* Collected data

::::

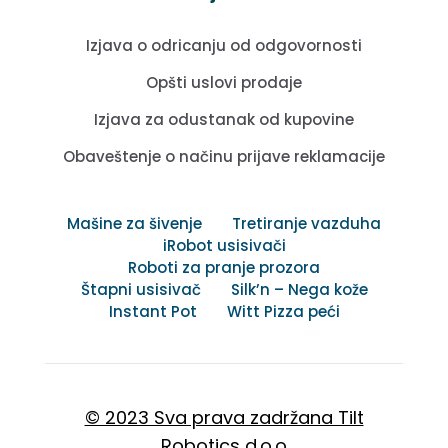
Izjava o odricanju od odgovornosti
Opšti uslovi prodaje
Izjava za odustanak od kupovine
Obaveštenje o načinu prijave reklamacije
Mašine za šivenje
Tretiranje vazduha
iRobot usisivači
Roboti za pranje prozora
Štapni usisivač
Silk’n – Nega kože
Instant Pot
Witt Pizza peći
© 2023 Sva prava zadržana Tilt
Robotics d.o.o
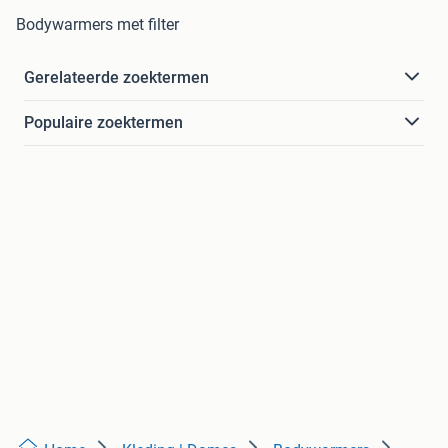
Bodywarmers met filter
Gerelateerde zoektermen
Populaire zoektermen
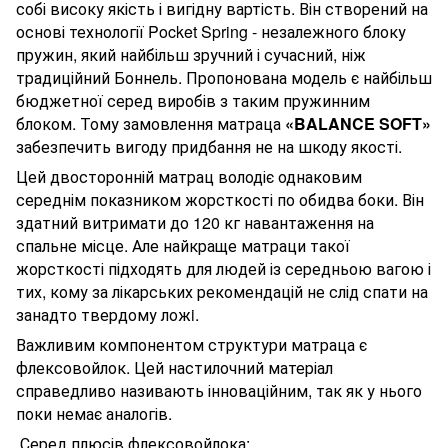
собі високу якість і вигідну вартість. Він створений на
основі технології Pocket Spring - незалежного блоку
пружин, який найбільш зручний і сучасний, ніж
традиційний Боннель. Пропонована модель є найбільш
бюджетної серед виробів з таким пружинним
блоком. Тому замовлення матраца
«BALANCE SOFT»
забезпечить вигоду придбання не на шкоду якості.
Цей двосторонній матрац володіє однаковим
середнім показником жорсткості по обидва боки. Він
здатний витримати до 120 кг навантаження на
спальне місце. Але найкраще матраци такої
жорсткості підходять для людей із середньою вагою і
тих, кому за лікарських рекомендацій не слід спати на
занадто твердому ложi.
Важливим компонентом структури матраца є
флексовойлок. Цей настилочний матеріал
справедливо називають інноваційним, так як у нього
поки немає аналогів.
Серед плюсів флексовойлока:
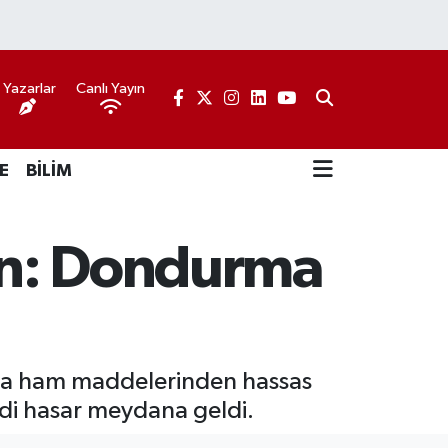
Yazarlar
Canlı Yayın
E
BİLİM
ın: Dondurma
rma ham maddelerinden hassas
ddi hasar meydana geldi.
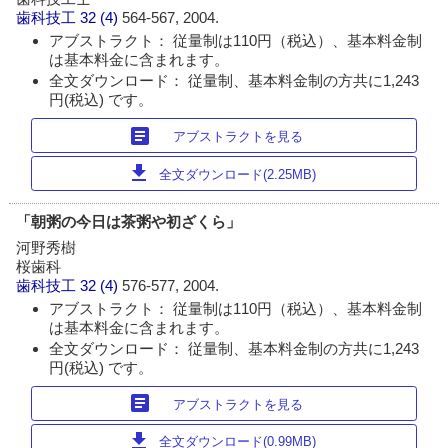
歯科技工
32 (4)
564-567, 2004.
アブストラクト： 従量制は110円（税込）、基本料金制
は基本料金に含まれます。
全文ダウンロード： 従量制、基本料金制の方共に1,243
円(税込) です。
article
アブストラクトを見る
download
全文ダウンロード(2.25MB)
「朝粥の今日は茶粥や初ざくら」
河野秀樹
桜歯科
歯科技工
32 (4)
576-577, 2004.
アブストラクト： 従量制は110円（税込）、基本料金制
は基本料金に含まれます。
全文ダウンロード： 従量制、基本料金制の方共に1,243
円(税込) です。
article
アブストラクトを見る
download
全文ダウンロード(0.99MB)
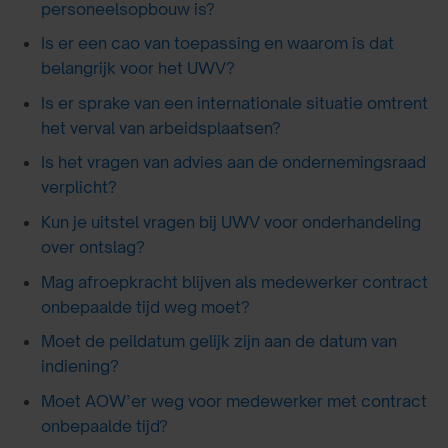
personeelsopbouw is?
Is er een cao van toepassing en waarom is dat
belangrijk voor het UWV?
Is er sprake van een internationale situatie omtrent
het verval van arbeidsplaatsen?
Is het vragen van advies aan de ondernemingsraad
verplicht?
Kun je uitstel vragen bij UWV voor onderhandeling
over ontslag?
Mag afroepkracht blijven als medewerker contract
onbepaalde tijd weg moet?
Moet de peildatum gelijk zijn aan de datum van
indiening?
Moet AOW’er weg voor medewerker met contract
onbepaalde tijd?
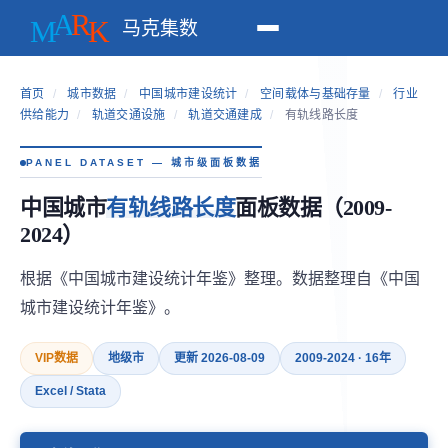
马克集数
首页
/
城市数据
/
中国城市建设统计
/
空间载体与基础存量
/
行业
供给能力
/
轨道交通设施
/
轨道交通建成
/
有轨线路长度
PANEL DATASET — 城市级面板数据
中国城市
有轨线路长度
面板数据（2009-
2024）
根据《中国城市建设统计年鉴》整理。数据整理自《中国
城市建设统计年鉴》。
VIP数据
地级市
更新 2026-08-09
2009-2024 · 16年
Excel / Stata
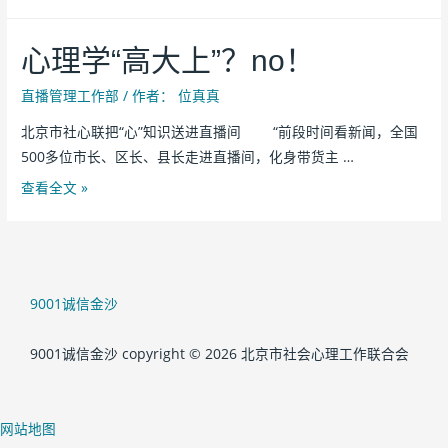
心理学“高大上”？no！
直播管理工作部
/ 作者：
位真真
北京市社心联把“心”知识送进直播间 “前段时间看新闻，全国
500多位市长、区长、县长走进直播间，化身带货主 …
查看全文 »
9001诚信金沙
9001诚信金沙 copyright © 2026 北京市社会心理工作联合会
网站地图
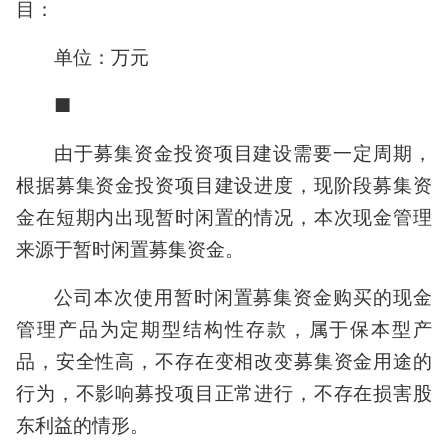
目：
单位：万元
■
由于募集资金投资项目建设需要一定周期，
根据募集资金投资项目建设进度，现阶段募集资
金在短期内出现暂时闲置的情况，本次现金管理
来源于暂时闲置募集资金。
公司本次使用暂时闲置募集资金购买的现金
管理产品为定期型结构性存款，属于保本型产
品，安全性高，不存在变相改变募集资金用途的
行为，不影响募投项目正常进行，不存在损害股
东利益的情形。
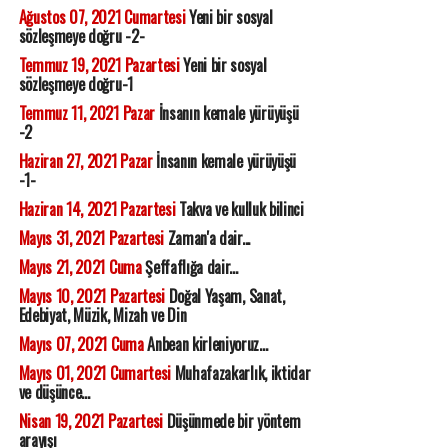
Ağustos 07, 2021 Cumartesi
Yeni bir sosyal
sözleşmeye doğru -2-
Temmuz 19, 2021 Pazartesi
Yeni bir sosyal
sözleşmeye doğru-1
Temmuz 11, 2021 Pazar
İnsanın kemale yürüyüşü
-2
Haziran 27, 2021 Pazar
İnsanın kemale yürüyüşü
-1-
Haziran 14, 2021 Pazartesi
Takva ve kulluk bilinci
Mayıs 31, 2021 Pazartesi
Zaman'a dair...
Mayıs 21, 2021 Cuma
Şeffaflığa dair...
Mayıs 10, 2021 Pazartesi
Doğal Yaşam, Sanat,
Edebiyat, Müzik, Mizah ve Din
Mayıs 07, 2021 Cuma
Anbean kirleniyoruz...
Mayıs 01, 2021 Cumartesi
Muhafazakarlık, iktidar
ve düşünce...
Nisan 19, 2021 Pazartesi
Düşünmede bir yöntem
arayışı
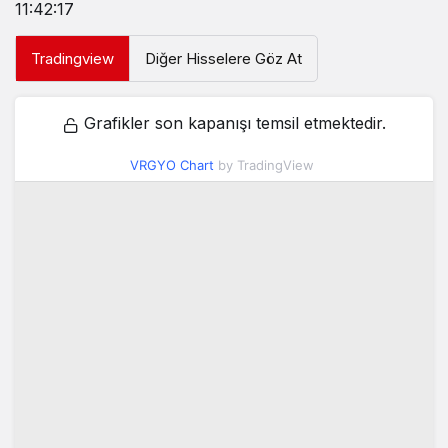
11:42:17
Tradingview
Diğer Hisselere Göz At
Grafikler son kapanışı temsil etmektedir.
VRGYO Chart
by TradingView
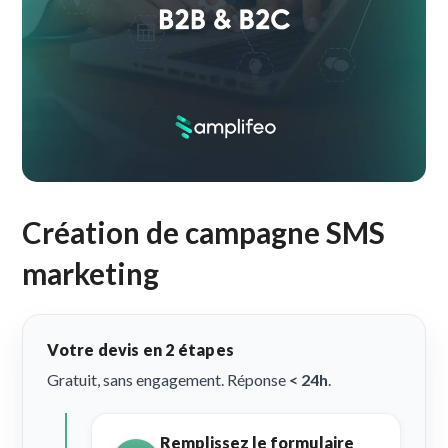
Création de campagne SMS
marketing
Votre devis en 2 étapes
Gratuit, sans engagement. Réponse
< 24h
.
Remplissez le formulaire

::::

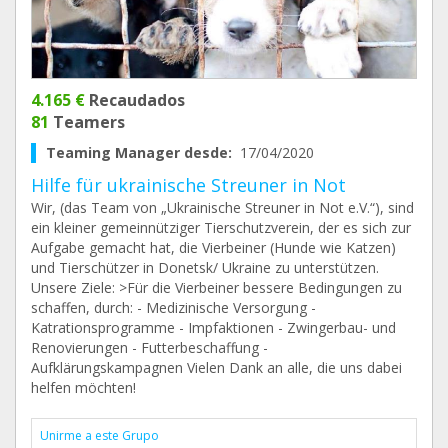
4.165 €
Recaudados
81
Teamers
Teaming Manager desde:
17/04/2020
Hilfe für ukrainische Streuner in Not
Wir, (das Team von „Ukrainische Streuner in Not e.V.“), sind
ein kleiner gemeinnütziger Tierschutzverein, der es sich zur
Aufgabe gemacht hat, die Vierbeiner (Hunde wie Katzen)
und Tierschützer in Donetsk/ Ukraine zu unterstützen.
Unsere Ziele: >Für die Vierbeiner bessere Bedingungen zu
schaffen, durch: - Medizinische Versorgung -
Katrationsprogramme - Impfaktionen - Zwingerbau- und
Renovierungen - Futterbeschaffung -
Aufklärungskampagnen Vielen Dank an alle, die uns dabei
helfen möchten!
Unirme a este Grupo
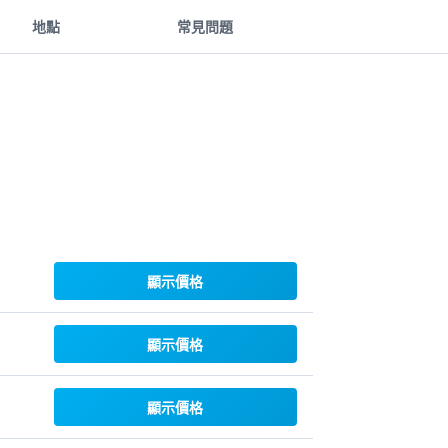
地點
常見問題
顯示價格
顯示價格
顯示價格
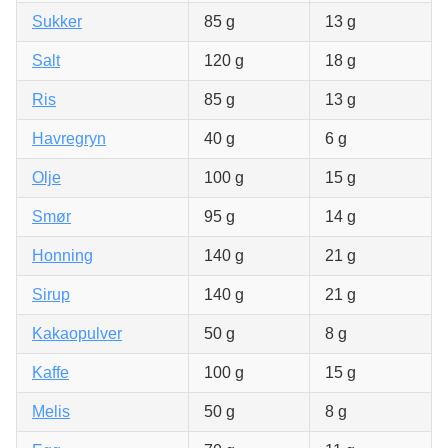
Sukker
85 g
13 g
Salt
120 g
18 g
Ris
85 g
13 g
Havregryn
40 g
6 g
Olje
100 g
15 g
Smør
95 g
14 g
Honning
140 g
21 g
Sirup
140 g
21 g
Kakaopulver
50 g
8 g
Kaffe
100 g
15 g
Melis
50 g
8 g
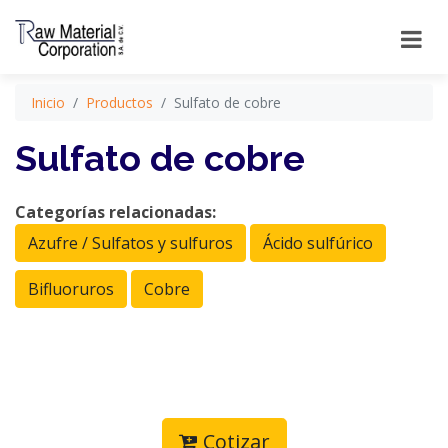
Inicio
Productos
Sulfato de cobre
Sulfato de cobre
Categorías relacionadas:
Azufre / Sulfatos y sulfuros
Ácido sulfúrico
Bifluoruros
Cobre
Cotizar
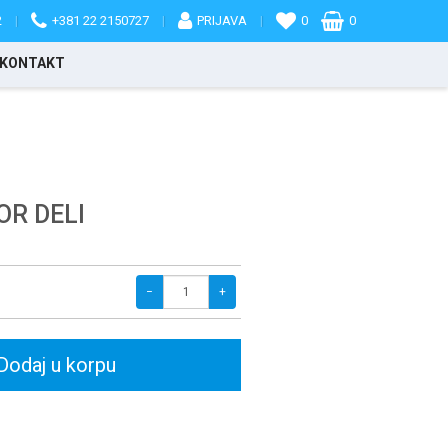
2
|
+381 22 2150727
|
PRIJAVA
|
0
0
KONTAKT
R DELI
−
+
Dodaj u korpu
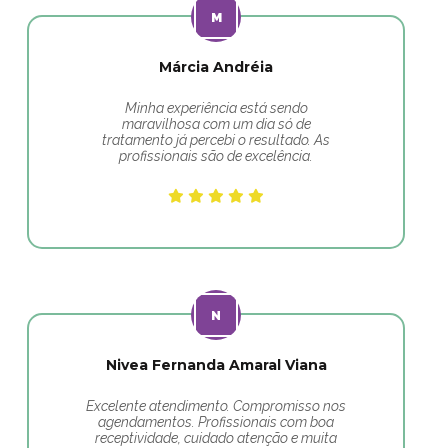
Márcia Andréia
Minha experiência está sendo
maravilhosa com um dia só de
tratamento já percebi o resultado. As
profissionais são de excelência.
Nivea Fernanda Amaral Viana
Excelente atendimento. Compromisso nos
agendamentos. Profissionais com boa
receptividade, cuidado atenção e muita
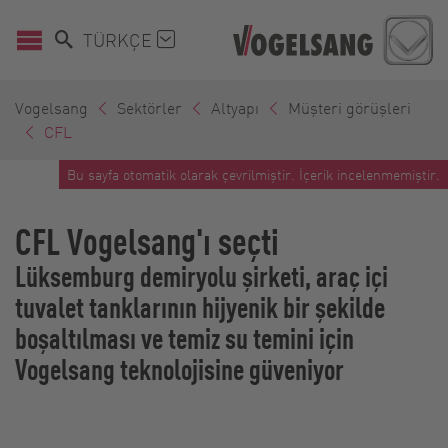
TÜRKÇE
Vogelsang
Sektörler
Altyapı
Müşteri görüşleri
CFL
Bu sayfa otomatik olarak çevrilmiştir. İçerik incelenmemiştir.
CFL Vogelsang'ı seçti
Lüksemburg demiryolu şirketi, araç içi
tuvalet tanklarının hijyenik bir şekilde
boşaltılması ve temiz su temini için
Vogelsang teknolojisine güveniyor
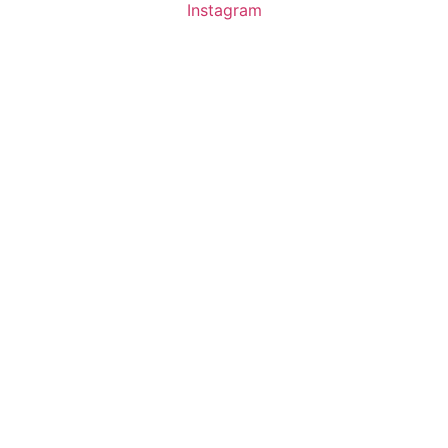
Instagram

::::

* Aim of the exercise
Display each line of the data where "Haziran" occurs.

* Solved exercise
Haziran 27, 2021 Pazar
Haziran 14, 2021 Pazartesi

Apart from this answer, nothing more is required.